We should then ask of our universities. Have African universities not exacerbated our problems? Are they roadblocks or avenues to an African Renaissance? What is their role in sustainable development, which should underpin this renaissance?

 

AFRICAN RENNAISANCE AND THE STUDY OF AFRIKA

Ntate Kgalushi Koka

Kara Institute of Afrikolgy (South Africa)

Abstract

It is said, according to the Afrikan Proverb:

Until the Lions have their own historians tales of hunting will always glorify the hunter.”

That is, not until Afrika can have its own scholars to present her case in world forums it will always suffer from mis-interpretations, misrepresentations and mis-presentations of her views and value by other people. The history, ethos and ‘being’ of Afrika has always been left to the research, analysis, interpretation and presentations by other people either than Afrikans. It is from this context that the Afrikan Renaissance must be understood as a “Movement” and not as an institution which is an entity within itself. It is a movement whose main objective is the restoration of the creative Afrikan genius that once created world civilizations and cultures; a genius that produced the ancient ‘pagan’ manuscripts that gave rise to the ‘European’ Renaissance. Its purpose is to motivate, cause and enable the establishment of institutions (or academies) under its aegis.

 

GLOBALISATION, THE AFRICAN RENAISSANCE, AND SELF-SUSTAINABLE DEVELOPMENT: THE CHALLENGE TO AFRICAN INTELLECTUALS

Adam Habib

University of Durban-Westville (South Africa)

Abstract

I was invited here in particular because I've just completed a study of a case of institutional change at the University of Transkei (UNITRA). The organisers, I believe, wanted me to reflect on this experience and draw its implications for our discussion on the African Renaissance.

The conclusions I arrive at are fairly pessimistic. The African Renaissance is a noble idea, and my wish is that it is realised. But if I were a betting man, I would not put my money in it. The chances of it being realised are minimal, in particular because there is a chasm between the vision and the behaviour, decisions and political strategies of those who hold that vision. I am going to focus on one example of this, namely in higher education.

 

IZILIMI ZOMDABU: UKUFADALALA KWAZO NOKUFEKELA KOKUZALWA KABUSHA KOBU-AFRIKA

Mpumelelo Mbatha

Isikhungo Sesichazamazwi SesiZulu; University of Zululand

Abstract

Christianity, formal education, politics and sophistication have in some way or another contributed to the pollution and diminishing of African languages and African heritage.

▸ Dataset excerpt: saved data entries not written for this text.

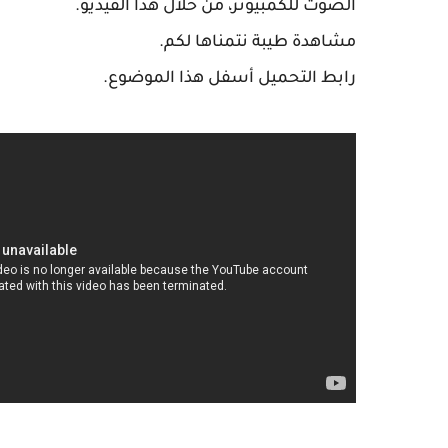
الصوت للكمبيوتر، من خلال هذا الفيديو.
مشاهدة طيبة نتمناها لكم.
رابط التحميل أسفل هذا الموضوع.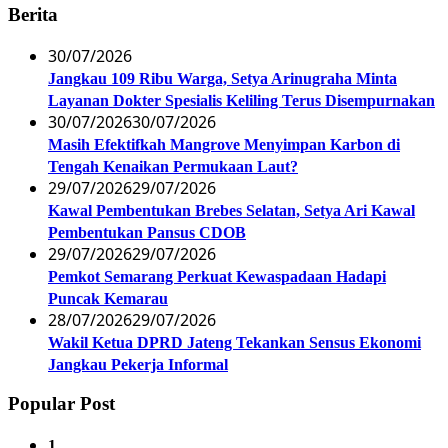
Berita
30/07/2026
Jangkau 109 Ribu Warga, Setya Arinugraha Minta
Layanan Dokter Spesialis Keliling Terus Disempurnakan
30/07/2026
30/07/2026
Masih Efektifkah Mangrove Menyimpan Karbon di
Tengah Kenaikan Permukaan Laut?
29/07/2026
29/07/2026
Kawal Pembentukan Brebes Selatan, Setya Ari Kawal
Pembentukan Pansus CDOB
29/07/2026
29/07/2026
Pemkot Semarang Perkuat Kewaspadaan Hadapi
Puncak Kemarau
28/07/2026
29/07/2026
Wakil Ketua DPRD Jateng Tekankan Sensus Ekonomi
Jangkau Pekerja Informal
Popular Post
1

African people are Christianised, educated and highly sophisticated. Christianization of Africans resulted in the born of new breed of Africans. Most of the Christianised Africans became / are becoming de-Africanised.

Formal education also did more harm than good on African languages and African heritage and unfortunately this state of affairs is here to stay. Sophisticated and ‘learned’ Africans decided to climb the ladder of ‘civilised Africans’. ‘Civilised Africans’ are semi-Europeans. This paper is paving the way for the re-awakening and reviving African heritage.